Time-slicing complicates the writing of those platform-independent multithreaded programs that depend on consistent thread
scheduling, because not all thread schedulers implement time-slicing. Without time-slicing, an equal-priority runnable thread
will keep running (assuming it is the currently running thread) until that thread terminates, blocks, or is replaced by a
higher-priority thread. Thus, the thread scheduler fails to give all equal-priority runnable threads the chance to run. Though
complicated, time-slicing does not prevent you from writing platform-independent multithreaded programs. The setPriority(int priority) and yield() methods influence thread scheduling so a program behaves fairly consistently (as far as thread scheduling is concerned) across
platforms.
Note: To prevent lower-priority threads from starving, some thread schedulers, such as Windows schedulers, give temporary priority boosts to threads that have not run in a long time. When the thread runs, that priority boost decays. Thread schedulers still give higher-priority threads preference over lower-priority threads, but at least all threads receive a chance to run.

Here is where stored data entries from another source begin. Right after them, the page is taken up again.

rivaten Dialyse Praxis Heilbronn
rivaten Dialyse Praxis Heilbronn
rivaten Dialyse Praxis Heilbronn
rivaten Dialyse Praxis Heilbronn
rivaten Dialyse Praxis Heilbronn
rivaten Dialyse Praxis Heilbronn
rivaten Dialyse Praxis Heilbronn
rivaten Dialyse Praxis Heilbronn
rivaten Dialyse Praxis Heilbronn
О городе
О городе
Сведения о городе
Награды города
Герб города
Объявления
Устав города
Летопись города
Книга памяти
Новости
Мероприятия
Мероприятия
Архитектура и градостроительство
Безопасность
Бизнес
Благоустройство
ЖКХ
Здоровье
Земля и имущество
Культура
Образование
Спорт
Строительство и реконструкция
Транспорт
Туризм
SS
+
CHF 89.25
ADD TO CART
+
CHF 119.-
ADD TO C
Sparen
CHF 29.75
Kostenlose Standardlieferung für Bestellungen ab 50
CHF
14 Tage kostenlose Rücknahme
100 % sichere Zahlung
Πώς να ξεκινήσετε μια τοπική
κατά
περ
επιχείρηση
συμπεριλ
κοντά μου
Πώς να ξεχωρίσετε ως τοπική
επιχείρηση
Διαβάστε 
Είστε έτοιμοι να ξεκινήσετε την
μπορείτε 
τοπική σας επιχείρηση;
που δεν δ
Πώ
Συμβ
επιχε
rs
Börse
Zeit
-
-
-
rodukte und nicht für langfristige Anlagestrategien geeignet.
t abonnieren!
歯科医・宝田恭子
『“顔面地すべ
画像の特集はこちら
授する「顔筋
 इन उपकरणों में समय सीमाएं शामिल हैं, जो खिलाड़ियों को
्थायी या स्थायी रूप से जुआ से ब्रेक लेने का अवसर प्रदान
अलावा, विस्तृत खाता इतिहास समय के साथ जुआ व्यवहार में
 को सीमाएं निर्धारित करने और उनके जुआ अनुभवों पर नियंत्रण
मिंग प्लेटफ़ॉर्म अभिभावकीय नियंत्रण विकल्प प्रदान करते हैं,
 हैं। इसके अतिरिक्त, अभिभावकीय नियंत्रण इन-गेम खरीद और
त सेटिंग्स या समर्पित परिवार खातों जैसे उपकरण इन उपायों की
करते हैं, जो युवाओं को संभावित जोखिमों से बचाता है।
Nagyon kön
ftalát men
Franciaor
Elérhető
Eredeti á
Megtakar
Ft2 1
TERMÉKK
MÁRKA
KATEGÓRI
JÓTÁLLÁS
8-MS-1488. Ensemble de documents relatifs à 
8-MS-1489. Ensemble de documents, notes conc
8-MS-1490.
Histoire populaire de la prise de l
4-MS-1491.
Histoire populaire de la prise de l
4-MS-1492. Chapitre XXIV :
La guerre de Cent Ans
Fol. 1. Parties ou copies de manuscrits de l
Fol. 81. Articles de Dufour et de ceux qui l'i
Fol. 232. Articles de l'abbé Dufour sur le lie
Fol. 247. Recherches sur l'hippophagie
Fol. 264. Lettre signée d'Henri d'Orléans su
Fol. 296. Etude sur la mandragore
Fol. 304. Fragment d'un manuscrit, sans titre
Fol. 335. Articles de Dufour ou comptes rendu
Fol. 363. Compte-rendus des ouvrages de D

Enough theory! Let's learn how to influence thread scheduling at the source code level. One way is to use Thread's void setPriority(int priority); method. When called, setPriority(int priority) sets the priority of a thread associated with the specified thread object (as in thd.setPriority (7);), to priority. If priority is not within the range of priorities that Thread's MIN_PRIORITY and MAX_PRIORITY constants specify, setPriority(int priority) throws an IllegalArgumentException object.
Note: If you call setPriority(int priority) with a priority value that exceeds the maximum allowed priority for the respective thread's thread group, this method silently
lowers the priority value to match the thread group's maximum priority. (I'll discuss thread groups next month.)